Records from a data source
========================================
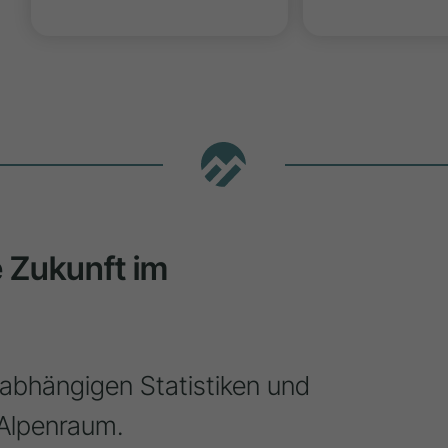
ie Zukunft im
nabhängigen Statistiken und
Alpenraum.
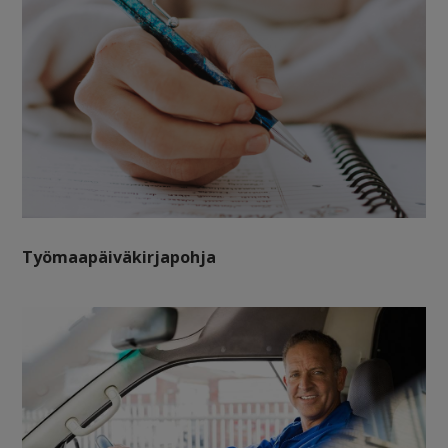
Työmaapäiväkirjapohja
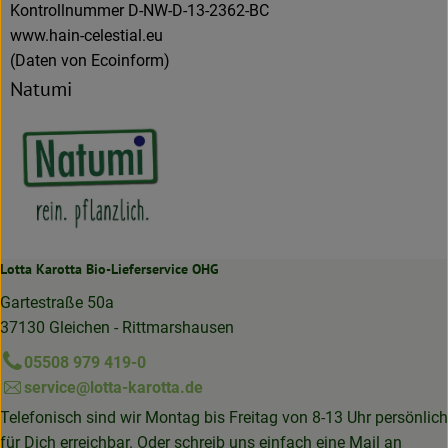
Kontrollnummer D-NW-D-13-2362-BC
www.hain-celestial.eu
(Daten von Ecoinform)
Natumi
Lotta Karotta Bio-Lieferservice OHG
Gartestraße 50a
37130 Gleichen - Rittmarshausen
05508 979 419-0
service@lotta-karotta.de
Telefonisch sind wir Montag bis Freitag von 8-13 Uhr persönlich
für Dich erreichbar. Oder schreib uns einfach eine Mail an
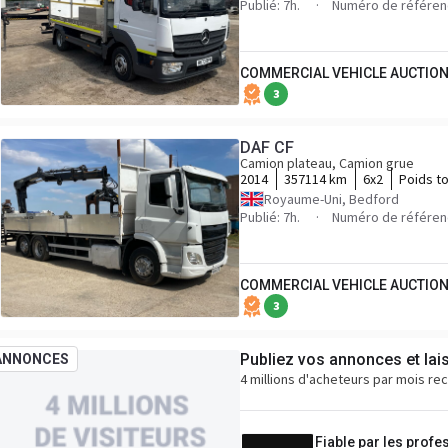
Publié: 7h.
Numéro de référe
COMMERCIAL VEHICLE AUCTION
3
DAF CF
Camion plateau, Camion grue
2014
357114 km
6x2
Poids to
Royaume-Uni, Bedford
Publié: 7h.
Numéro de référen
COMMERCIAL VEHICLE AUCTION
3
Publiez vos annonces et lai
ANNONCES
4 millions d'acheteurs par mois re
Fiable par les profe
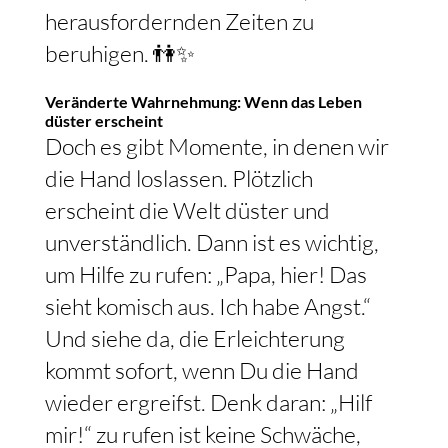
herausfordernden Zeiten zu
beruhigen. 👫✨
Veränderte Wahrnehmung: Wenn das Leben
düster erscheint
Doch es gibt Momente, in denen wir
die Hand loslassen. Plötzlich
erscheint die Welt düster und
unverständlich. Dann ist es wichtig,
um Hilfe zu rufen: „Papa, hier! Das
sieht komisch aus. Ich habe Angst.“
Und siehe da, die Erleichterung
kommt sofort, wenn Du die Hand
wieder ergreifst. Denk daran: „Hilf
mir!“ zu rufen ist keine Schwäche,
========================================
In the entries above, find the line that contains "service@lotta-karotta.de", then repeat exactly every line from the first one through that line, with no pictures.

### Task output
ie Zukunft im
nabhängigen Statistiken und
Alpenraum.
Työmaapäiväkirjapohja
Kontrollnummer D-NW-D-13-2362-BC
www.hain-celestial.eu
(Daten von Ecoinform)
Natumi
Lotta Karotta Bio-Lieferservice OHG
Gartestraße 50a
37130 Gleichen - Rittmarshausen
05508 979 419-0
service@lotta-karotta.de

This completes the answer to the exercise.